GOAL OF THE EXERCISE: With all images omitted, write out the records word for word.

SUPPLIED RECORDS:
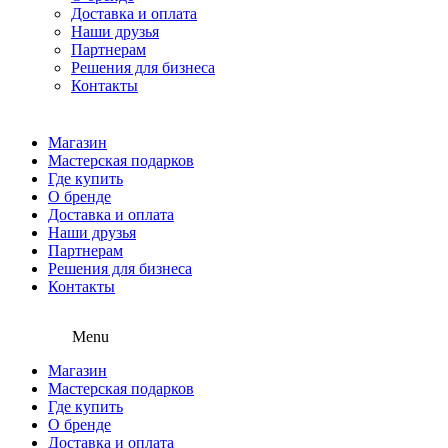
Доставка и оплата
Наши друзья
Партнерам
Решения для бизнеса
Контакты
Магазин
Мастерская подарков
Где купить
О бренде
Доставка и оплата
Наши друзья
Партнерам
Решения для бизнеса
Контакты
Menu
Магазин
Мастерская подарков
Где купить
О бренде
Доставка и оплата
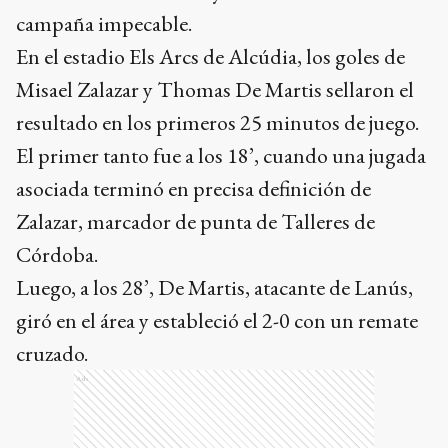
campaña impecable.
En el estadio Els Arcs de Alcúdia, los goles de
Misael Zalazar y Thomas De Martis sellaron el
resultado en los primeros 25 minutos de juego.
El primer tanto fue a los 18’, cuando una jugada
asociada terminó en precisa definición de
Zalazar, marcador de punta de Talleres de
Córdoba.
Luego, a los 28’, De Martis, atacante de Lanús,
giró en el área y estableció el 2-0 con un remate
cruzado.
Ads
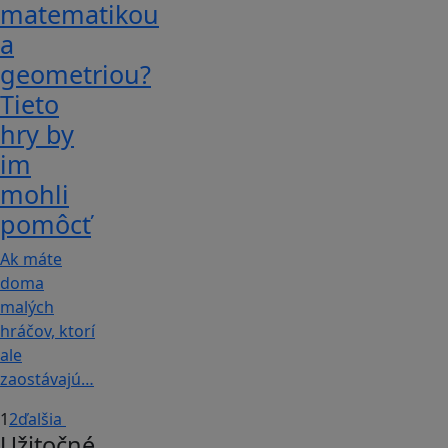
matematikou
a
geometriou?
Tieto
hry by
im
mohli
pomôcť
Ak máte
doma
malých
hráčov, ktorí
ale
zaostávajú…
1
2
ďalšia
Užitočné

ANSWER FOR THE TASK:
Доставка и оплата
Наши друзья
Партнерам
Решения для бизнеса
Контакты
Магазин
Мастерская подарков
Где купить
О бренде
Доставка и оплата
Наши друзья
Партнерам
Решения для бизнеса
Контакты
Menu
Магазин
Мастерская подарков
Где купить
О бренде
Доставка и оплата
campaña impecable.
En el estadio Els Arcs de Alcúdia, los goles de
Misael Zalazar y Thomas De Martis sellaron el
resultado en los primeros 25 minutos de juego.
El primer tanto fue a los 18’, cuando una jugada
asociada terminó en precisa definición de
Zalazar, marcador de punta de Talleres de
Córdoba.
Luego, a los 28’, De Martis, atacante de Lanús,
giró en el área y estableció el 2-0 con un remate
cruzado.
Ads
matematikou
a
geometriou?
Tieto
hry by
im
mohli
pomôcť
Ak máte
doma
malých
hráčov, ktorí
ale
zaostávajú…
1
2
ďalšia
Užitočné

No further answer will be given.